I attended Kim Soo Karate as a kid (80's) and our instructor described it as a mix of taekwondo, karate, and some other stuff.

The dojang I train at now has a big lighted sign that says KARATE.  I think my sabumnim said the sign was already there when he moved into the space, but he left it because he felt more people would recognize the term. I've only seen two people actually turn around when we say we teach taekwondo.  Most people are bringing their kids, and they don't know what they want to learn, so the difference between karate and taekwondo is irrelevant to them.
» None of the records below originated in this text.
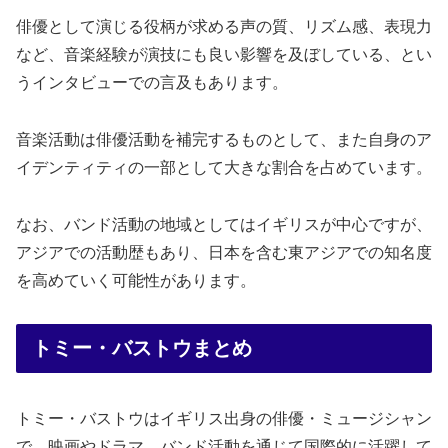
俳優として演じる役柄が求める声の質、リズム感、表現力
など、音楽経験が演技にも良い影響を及ぼしている、とい
うインタビューでの言及もあります。
音楽活動は俳優活動を補完するものとして、また自身のア
イデンティティの一部として大きな割合を占めています。
なお、バンド活動の地域としてはイギリスが中心ですが、
アジアでの活動歴もあり、日本を含む東アジアでの知名度
を高めていく可能性があります。
トミー・バストウまとめ
トミー・バストウはイギリス出身の俳優・ミュージシャン
で、映画やドラマ、バンド活動を通じて国際的に活躍して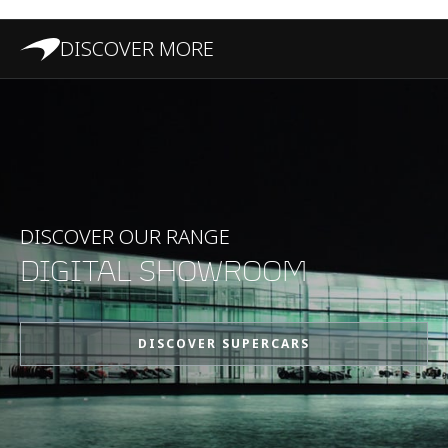
DISCOVER MORE
DISCOVER OUR RANGE
DIGITAL SHOWROOM
DISCOVER SUPERCARS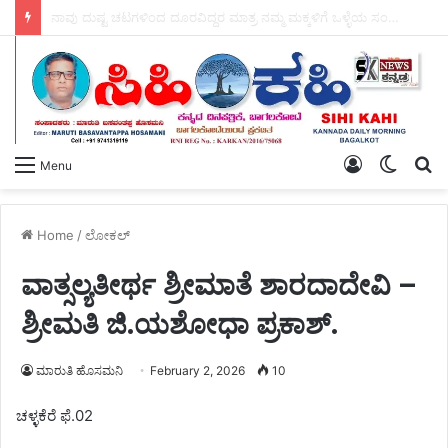
ಆಗಸ್ಟ್ 11 ರಂದು ಕಲಬುರಗಿ ಜಿಲ್ಲೆಯಾದ್ಯಂತ – ಕ್ಷೌರದ ಸಲೂನ್‌ಗಳು ತೆರೆಯಲಿವೆ.
Log
Switch
S
Menu
In
skin
fo
Home
/
ಲೋಕಲ್
ವಾತ್ಸಲ್ಯತೀರ್ಥ ಶ್ರೀಮಾತೆ ಶಾರದಾದೇವಿ –
ಶ್ರೀಮತಿ ಜಿ.ಯಶೋಧಾ ಪ್ರಕಾಶ್.
ಮಾರುತಿ ಹೊಸಮನಿ
February 2, 2026
10
ಚಳ್ಳಕೆರೆ ಫೆ.02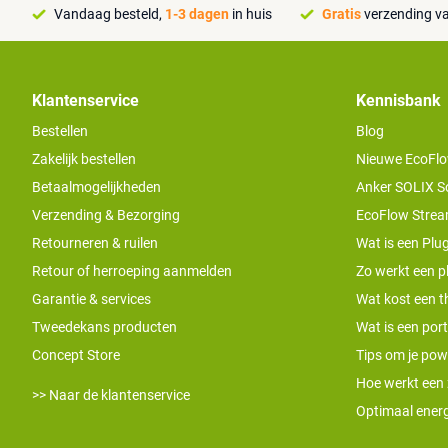
Vandaag besteld,
1-3 dagen
in huis
Gratis
verzending va
Klantenservice
Kennisbank
Bestellen
Blog
Zakelijk bestellen
Nieuwe EcoFlo
Betaalmogelijkheden
Anker SOLIX S
Verzending & Bezorging
EcoFlow Stream
Retourneren & ruilen
Wat is een Plug
Retour of herroeping aanmelden
Zo werkt een pl
Garantie & services
Wat kost een th
Tweedekans producten
Wat is een por
Concept Store
Tips om je pow
Hoe werkt een
>> Naar de klantenservice
Optimaal energ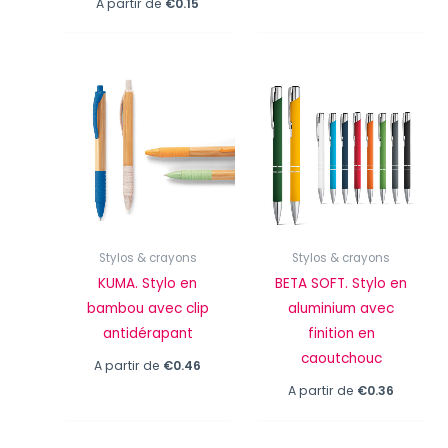
A partir de
€
0.15
Stylos & crayons
Stylos & crayons
KUMA. Stylo en
BETA SOFT. Stylo en
bambou avec clip
aluminium avec
antidérapant
finition en
caoutchouc
A partir de
€
0.46
A partir de
€
0.36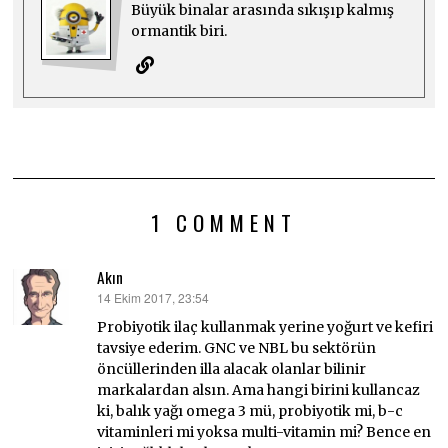
Büyük binalar arasında sıkışıp kalmış
ormantik biri.
1 COMMENT
Akın
14 Ekim 2017, 23:54
dedi
ki:
Probiyotik ilaç kullanmak yerine yoğurt ve kefiri
tavsiye ederim. GNC ve NBL bu sektörün
öncüllerinden illa alacak olanlar bilinir
markalardan alsın. Ama hangi birini kullancaz
ki, balık yağı omega 3 mü, probiyotik mi, b-c
vitaminleri mi yoksa multi-vitamin mi? Bence en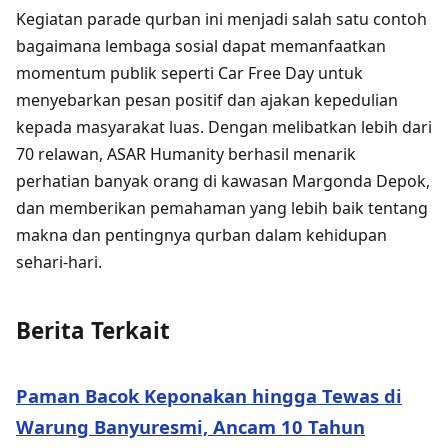
Kegiatan parade qurban ini menjadi salah satu contoh
bagaimana lembaga sosial dapat memanfaatkan
momentum publik seperti Car Free Day untuk
menyebarkan pesan positif dan ajakan kepedulian
kepada masyarakat luas. Dengan melibatkan lebih dari
70 relawan, ASAR Humanity berhasil menarik
perhatian banyak orang di kawasan Margonda Depok,
dan memberikan pemahaman yang lebih baik tentang
makna dan pentingnya qurban dalam kehidupan
sehari-hari.
Berita Terkait
Paman Bacok Keponakan hingga Tewas di
Warung Banyuresmi, Ancam 10 Tahun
I'd have to say our sparring is more like the karate sparring that I've seen, as compared to WTF style olympic sparring.

Rick


----------



## Cyriacus (Aug 12, 2011)

Well, its similar in most peoples eyes to Karate - And its from Korea


----------



## ralphmcpherson (Aug 12, 2011)

Cyriacus said:


> Well, its similar in most peoples eyes to Karate - And its from Korea


I agree, particularly in its original form. I did shotokan when I was younger and found the transition to a 'traditional' form of tkd to be a very easy one. I really dont see a lot of difference at all, some would say tkd has a lot more kicking but I dont know if there is any hard and fast rule that says tkd should be 80% kicks. Where I train we do at least 50% hand strikes. Kicks are great but if you cant use your hands then you are going to get in trouble if push ever comes to shove.


----------



## Cyriacus (Aug 12, 2011)

ralphmcpherson said:


> I agree, particularly in its original form. I did shotokan when I was younger and found the transition to a 'traditional' form of tkd to be a very easy one. I really dont see a lot of difference at all, some would say tkd has a lot more kicking but I dont know if there is any hard and fast rule that says tkd should be 80% kicks. Where I train we do at least 50% hand strikes. Kicks are great but if you cant use your hands then you are going to get in trouble if push ever comes to shove.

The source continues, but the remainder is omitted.